A Quebec family doctor who justified her decision to not pay taxes by claiming to be part of a sovereign citizen movement is appealing a court ruling that went against her.
In a judgment last November, Dr. Christine Banville was ordered to pay $7,500 in damages to the province's revenue agency, which was seeking more than $147,000 in unpaid taxes for 2014 and 2015 combined.

Banville had invoked arguments in line with those of the Freeman on the Land, whose members believe laws don't apply to them.
The Quebec Court of Appeal will hear arguments Monday.
Neither Banville, a doctor near Quebec City, nor her lawyer could be reached for comment Friday.
Similar cases have cropped up in other Canadian jurisdictions in what the courts sometimes refer to as ``paper terrorism'' aimed at the misuse of legal processes.
In an effort to have charges withdrawn or dismissed, claimants attempt to overwhelm the courts with a hodgepodge of fake documents that have no legal basis.
In her ruling, Quebec court Judge Genevieve Cotnam wrote that what was particularly troubling was that the plaintiff, as a doctor, was remunerated by the state with taxes paid by fellow citizens.

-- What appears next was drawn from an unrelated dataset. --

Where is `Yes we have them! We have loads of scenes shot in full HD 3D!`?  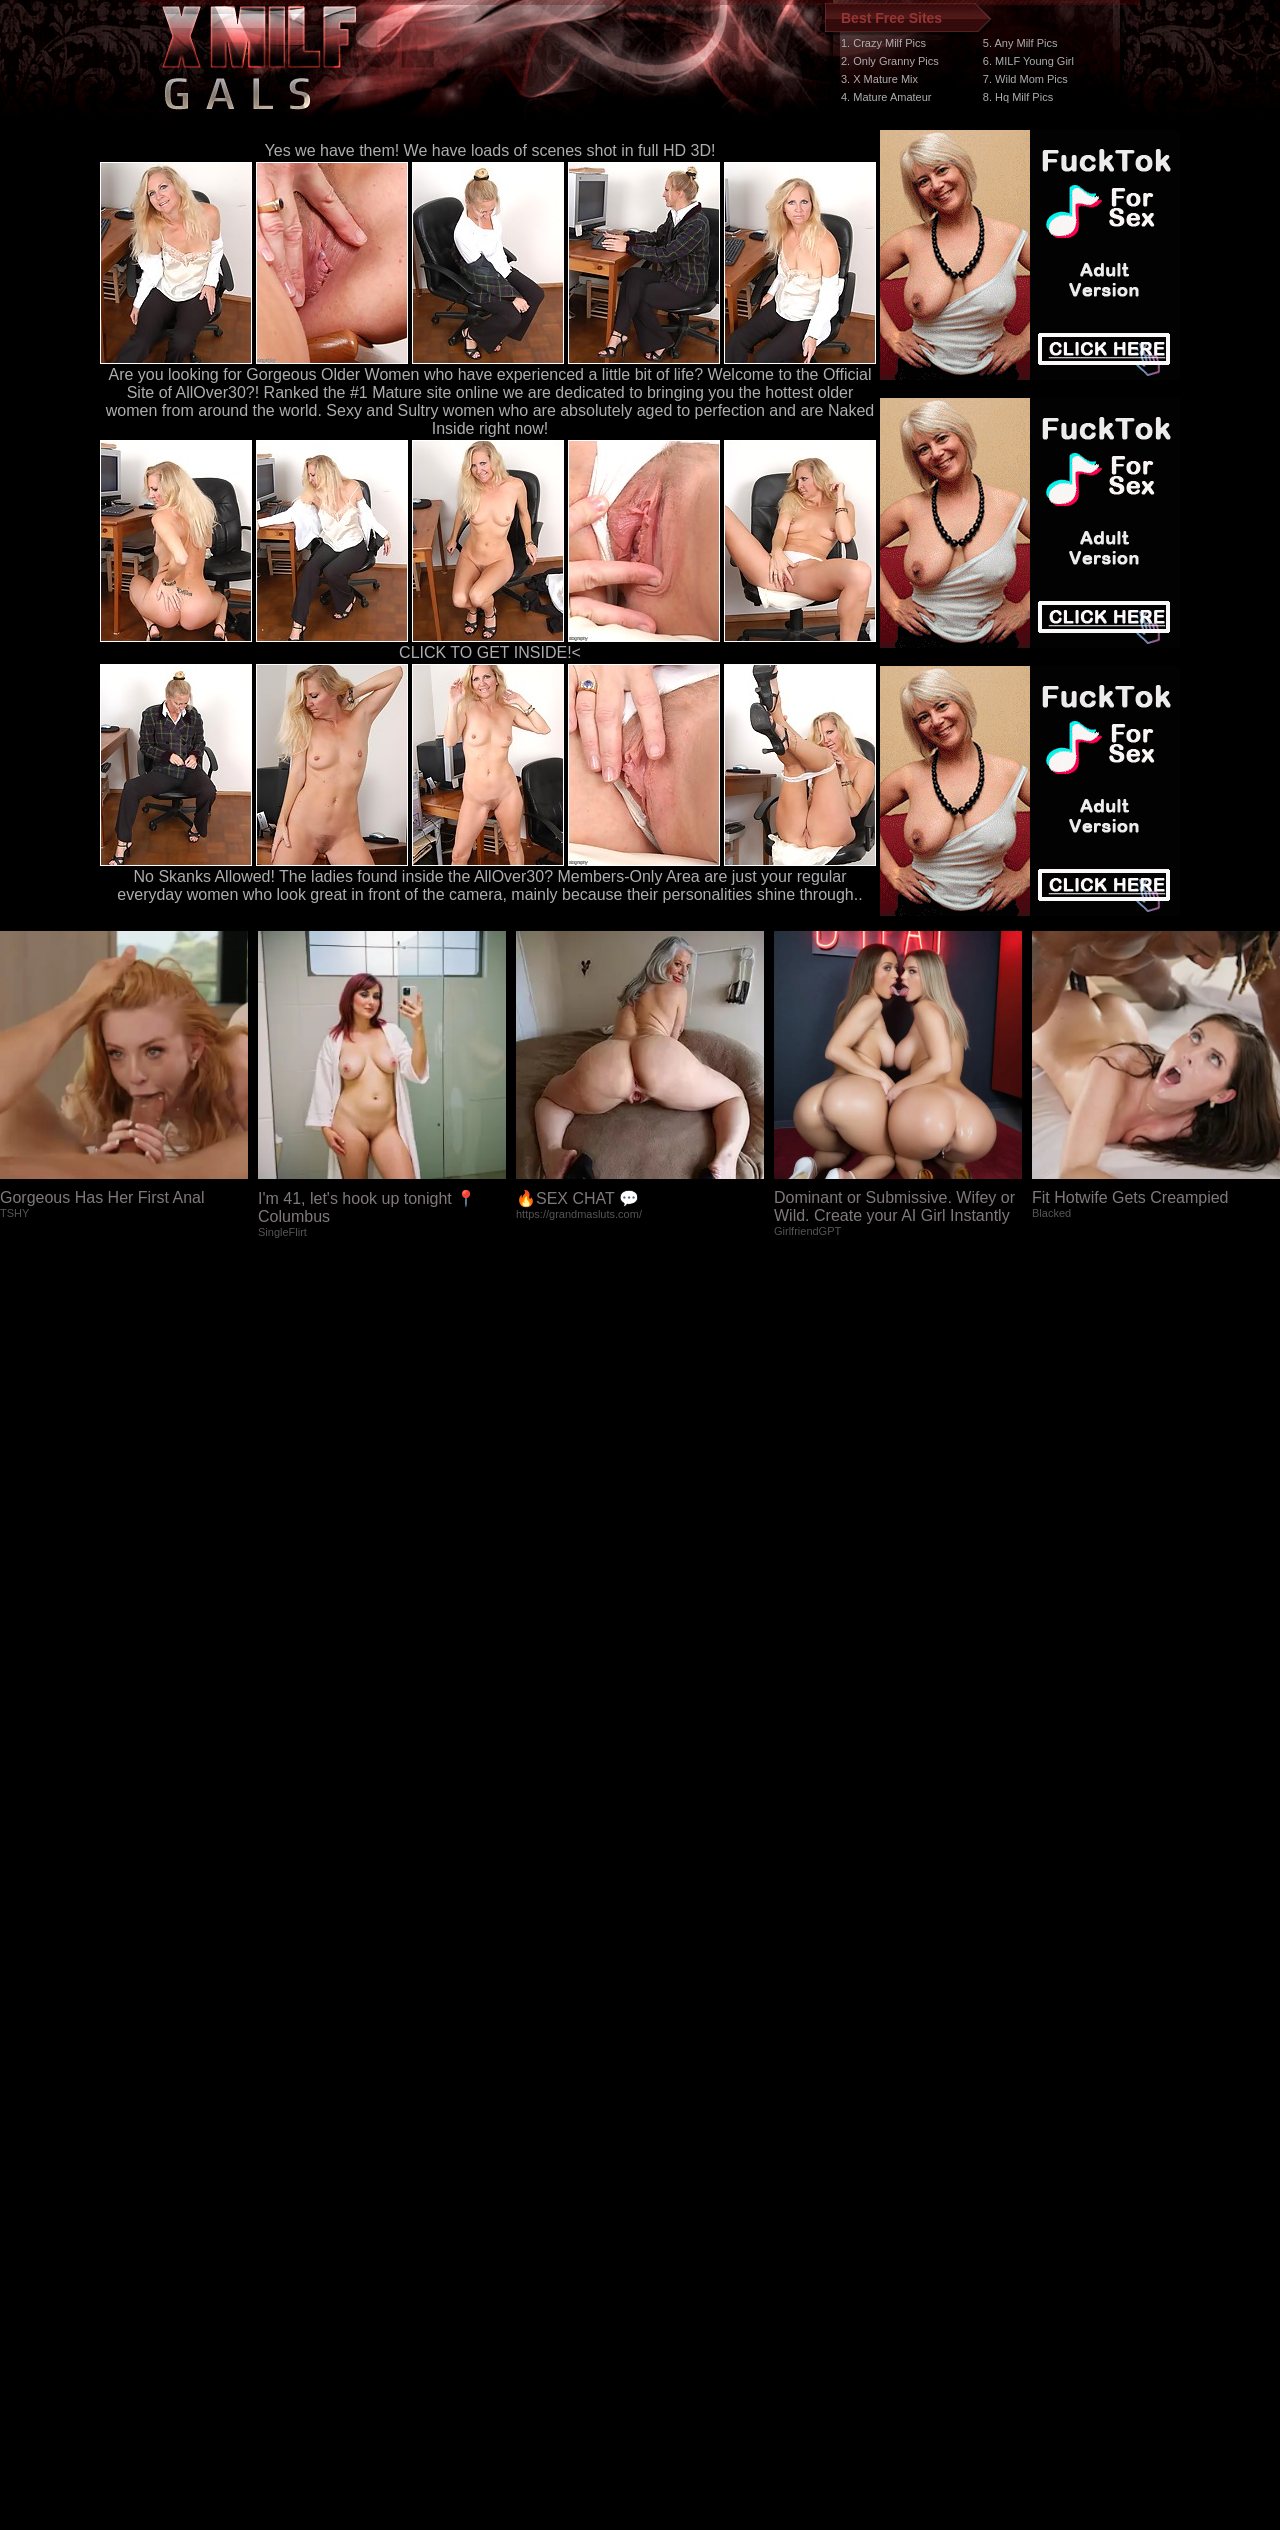 Yes we have them! We have loads of scenes shot in full HD 3D! is located at coordinates (490, 150).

``She has no qualms about being remunerated by the state, but refuses to contribute by (not) producing her own tax declarations,'' Cotnam wrote.
In her ruling, the judge said it was clear that Banville's motion was abusive and it was important to note the impact on state resources.
The case also required the moblization of a judge, a clerk, a bailiff, a special constable and a courtroom for almost a half day.
When asked by the court, Banville replied she saw nothing strange in her arguments and that she was well within her rights as she quoted from the Charter of Rights and Freedoms and the Constitution.
``I always paid my taxes until I learned I didn't have to pay, that I had rights,'' the judgment quoted Banville as saying.
Revenu Quebec spokeswoman Genevieve Laurier said she couldn't comment on the matter before the courts, but said it's not the first Freeman on the Land case the agency has had to deal with.
The FBI considers the movement a domestic terror threat in the United States and previous estimates have pegged the number of freemen in Canada at 30,000.